Мне показалось, что по лицу Боннара пробежала тень.
— Что вы под этим разумеете? — спросил он резко, несколько повышая голос.
— Существует подозрение, что Хозе Браго умер насильственной смертью…
Я уже начал жалеть, что зашел так далеко, но, к моему удивлению, Боннар только спросил:
— А что вы понимаете под словами «умер насильственной смертью»?
— Я имею в виду смерть, вызванную внешними причинами…
— Итак, вы собираетесь обвинить нас в убийстве?
— Этого я не сказал. Я хотел лишь услышать от вас, что методы лечения, скажем некоторые из них, не могли ускорить смерть Хозе Браго.
— Как вам известно, Браго умер от раковой опухоли в мозгу, причем опухоли весьма злокачественной. Что касается методов лечения, то мы не можем предъявить к себе никаких претензий. Мы сделали все, что было в наших силах, для спасения Браго. В материалах, касающихся наследства, вы найдете полную документацию на этот счет. Обратитесь в суд с просьбой допустить вас к этим бумагам.
— Видите ли, по мнению моей клиентки, существуют обоснованные подозрения, что Браго был объектом экспериментов.
— Значит, шантаж? Не ожидал, сеньор адвокат!
— Вы неверно меня поняли. Я хотел лишь услышать из ваших уст ответ на мой вопрос. Это не шантаж, а скорее выражение доверия.

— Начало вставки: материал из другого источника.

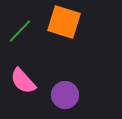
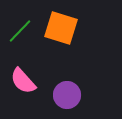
orange square: moved 3 px left, 6 px down
purple circle: moved 2 px right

— А могли ли вы ожидать от меня чего-либо иного, кроме отрицания? И можете ли вы на этом основании сделать какие-либо выводы? А если говорить о неудавшейся попытке шантажа, то у меня достаточно чиста совесть, чтобы просить вас покинуть мой кабинет.
— Но, профессор!
Однако Боннар уже нажал кнопку.
В дверях появилась знакомая девушка.
— Проводите сеньора к выходу и, пожалуйста… спустите его с лестницы, — докончил он с ехидной вежливостью.
Разумеется, девушка далека была от намерения выполнить приказ патрона буквально, тем не менее я с облегчением вздохнул, лишь усевшись за руль. Я курю редко, но на этот раз принялся нервно искать сигареты. Я был зол на себя и Долорес де Лима. А чувство униженности усугублялось сознанием того, что в глазах Боннара я, действительно, мог выглядеть шантажистом.
Неужели профессор именно так понял мое упоминание о возможности экспериментов? В этом я не был уверен. Но меняло ли это хоть в какой-то степени ситуацию? Я подумал, что, пожалуй, брошу дело о наследстве Браго.
С другой стороны, обида на Боннара вызывала желание обнаружить хоть какие-нибудь факты, говорящие против института, это принесло бы мне величайшее удовлетворение. Сеньора де Лима, конечно, высосала из пальца обвинение в убийстве Браго, однако в таком научном центре, как институт Барта, испытание новых лечебных средств было в порядке вещей, особенно когда там еще существовало госпитальное отделение. А такие испытания можно квалифицировать как эксперименты.
Закурив сигарету, я нажал стартер.
Собственно, и конкретного ответа на свой вопрос я не получил. Профессор Боннар не опроверг предположения об эксперименте, он лишь сказал, что я не должен был рассчитывать на что-либо другое, кроме отрицания. И сослался на свою… чистую совесть. Получилось ли так случайно или это было преднамеренной уверткой? Если последнее, то они действительно проводили эксперименты на Хозе Браго. Впрочем, это могло делаться с его согласия. Но тогда есть основание усомниться в правомочности завещания.